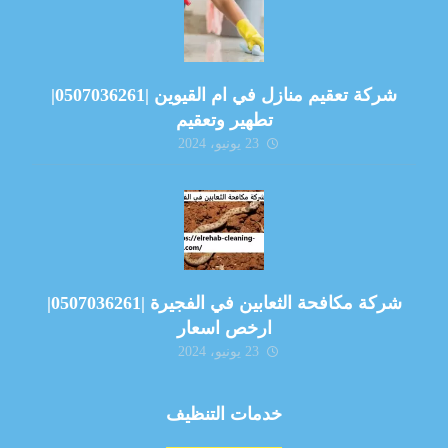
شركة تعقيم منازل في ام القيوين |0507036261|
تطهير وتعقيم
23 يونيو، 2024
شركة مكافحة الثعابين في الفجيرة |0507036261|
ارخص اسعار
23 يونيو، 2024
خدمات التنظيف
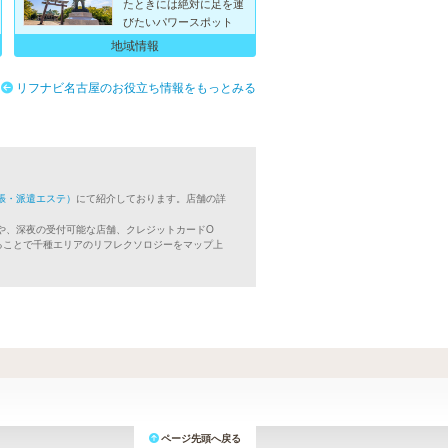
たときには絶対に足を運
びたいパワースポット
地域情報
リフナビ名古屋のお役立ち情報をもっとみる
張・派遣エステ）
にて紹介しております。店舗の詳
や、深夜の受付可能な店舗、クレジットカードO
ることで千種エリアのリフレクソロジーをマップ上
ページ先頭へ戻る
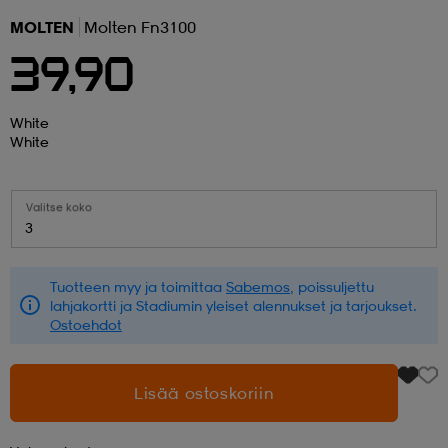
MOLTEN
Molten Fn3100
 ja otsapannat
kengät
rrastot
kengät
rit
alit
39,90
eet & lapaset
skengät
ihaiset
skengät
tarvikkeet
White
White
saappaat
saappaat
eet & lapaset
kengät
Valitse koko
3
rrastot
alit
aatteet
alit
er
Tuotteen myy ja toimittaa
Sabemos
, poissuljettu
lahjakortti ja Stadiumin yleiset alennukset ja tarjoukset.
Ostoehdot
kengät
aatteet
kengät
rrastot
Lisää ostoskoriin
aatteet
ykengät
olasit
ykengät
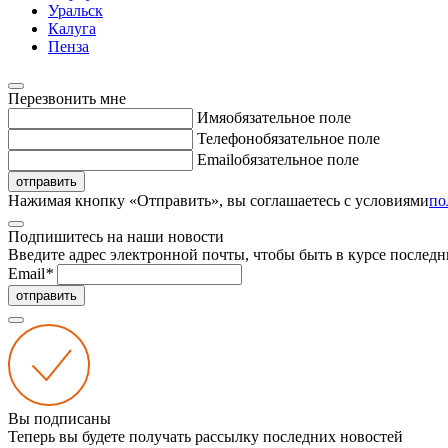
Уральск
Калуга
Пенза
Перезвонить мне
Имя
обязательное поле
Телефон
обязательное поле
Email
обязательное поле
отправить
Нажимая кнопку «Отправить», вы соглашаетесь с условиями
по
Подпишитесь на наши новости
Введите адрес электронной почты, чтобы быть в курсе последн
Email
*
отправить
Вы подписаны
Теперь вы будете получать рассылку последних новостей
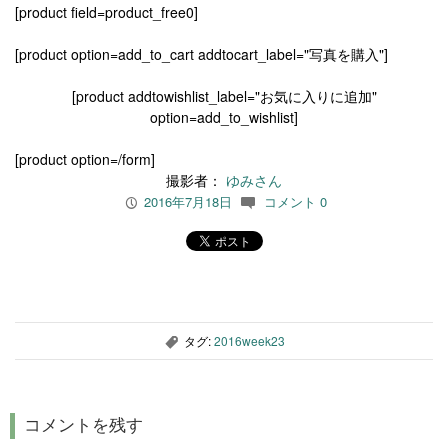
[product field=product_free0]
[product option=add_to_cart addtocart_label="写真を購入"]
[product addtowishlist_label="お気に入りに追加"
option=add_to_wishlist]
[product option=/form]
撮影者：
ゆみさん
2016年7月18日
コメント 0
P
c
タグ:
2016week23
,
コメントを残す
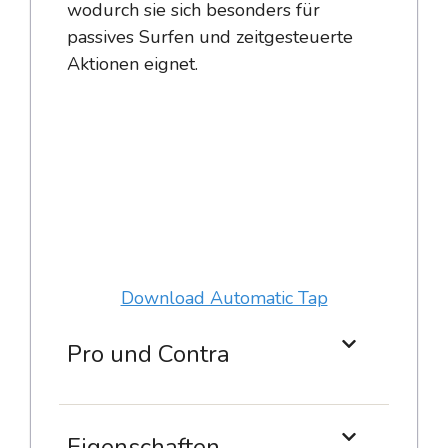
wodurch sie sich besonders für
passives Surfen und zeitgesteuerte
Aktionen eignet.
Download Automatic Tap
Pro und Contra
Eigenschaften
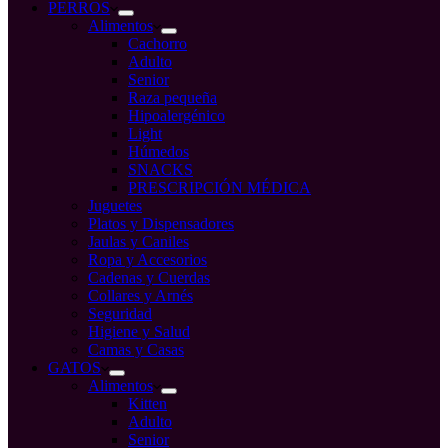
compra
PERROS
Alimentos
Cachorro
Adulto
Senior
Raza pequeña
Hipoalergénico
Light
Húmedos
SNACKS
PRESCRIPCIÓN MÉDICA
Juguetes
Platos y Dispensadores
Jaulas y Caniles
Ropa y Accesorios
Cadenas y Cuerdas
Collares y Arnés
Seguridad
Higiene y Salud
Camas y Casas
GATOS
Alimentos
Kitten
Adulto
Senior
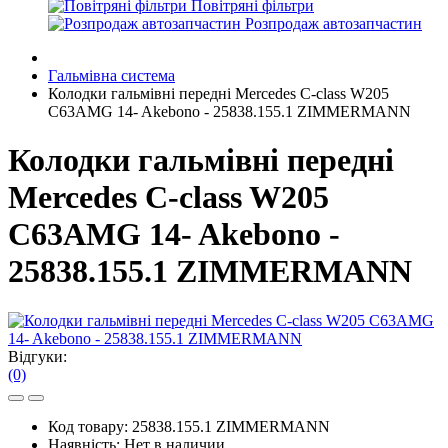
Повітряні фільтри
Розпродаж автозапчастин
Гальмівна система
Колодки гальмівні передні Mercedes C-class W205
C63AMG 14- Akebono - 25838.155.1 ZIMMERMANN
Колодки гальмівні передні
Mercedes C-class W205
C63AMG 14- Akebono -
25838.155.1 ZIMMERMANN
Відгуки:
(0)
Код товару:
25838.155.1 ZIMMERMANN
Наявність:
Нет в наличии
+ + +
_What the task requires:_
Leaving the pictures aside, repeat the data above exactly.

_Written response:_
شركة تعقيم منازل في ام القيوين |0507036261|
تطهير وتعقيم
23 يونيو، 2024
شركة مكافحة الثعابين في الفجيرة |0507036261|
ارخص اسعار
23 يونيو، 2024
خدمات التنظيف
たときには絶対に足を運
びたいパワースポット
地域情報
リフナビ名古屋のお役立ち情報をもっとみる
張・派遣エステ）
にて紹介しております。店舗の詳
や、深夜の受付可能な店舗、クレジットカードO
ることで千種エリアのリフレクソロジーをマップ上
ページ先頭へ戻る
MOLTEN
Molten Fn3100
 ja otsapannat
kengät
rrastot
kengät
rit
alit
39,90
eet & lapaset
skengät
ihaiset
skengät
tarvikkeet
White
White
saappaat
saappaat
eet & lapaset
kengät
Valitse koko
3
rrastot
alit
aatteet
alit
er
Tuotteen myy ja toimittaa
Sabemos
, poissuljettu
lahjakortti ja Stadiumin yleiset alennukset ja tarjoukset.
Ostoehdot
kengät
aatteet
kengät
rrastot
Lisää ostoskoriin
aatteet
ykengät
olasit
ykengät
Уральск
Калуга
Пенза
Перезвонить мне
Имя
обязательное поле
Телефон
обязательное поле
Email
обязательное поле
отправить
Нажимая кнопку «Отправить», вы соглашаетесь с условиями
по
Подпишитесь на наши новости
Введите адрес электронной почты, чтобы быть в курсе последн
Email
*
отправить
Вы подписаны
Теперь вы будете получать рассылку последних новостей
[product field=product_free0]
[product option=add_to_cart addtocart_label="写真を購入"]
[product addtowishlist_label="お気に入りに追加"
option=add_to_wishlist]
[product option=/form]
撮影者：
ゆみさん
2016年7月18日
コメント 0
P
c
タグ:
2016week23
,
コメントを残す
wodurch sie sich besonders für
passives Surfen und zeitgesteuerte
Aktionen eignet.
Download Automatic Tap
Pro und Contra
Eigenschaften
compra
PERROS
Alimentos
Cachorro
Adulto
Senior
Raza pequeña
Hipoalergénico
Light
Húmedos
SNACKS
PRESCRIPCIÓN MÉDICA
Juguetes
Platos y Dispensadores
Jaulas y Caniles
Ropa y Accesorios
Cadenas y Cuerdas
Collares y Arnés
Seguridad
Higiene y Salud
Camas y Casas
GATOS
Alimentos
Kitten
Adulto
Senior
Повітряні фільтри
Розпродаж автозапчастин
Гальмівна система
Колодки гальмівні передні Mercedes C-class W205
C63AMG 14- Akebono - 25838.155.1 ZIMMERMANN
Колодки гальмівні передні
Mercedes C-class W205
C63AMG 14- Akebono -
25838.155.1 ZIMMERMANN
Відгуки:
(0)
Код товару:
25838.155.1 ZIMMERMANN
Наявність:
Нет в наличии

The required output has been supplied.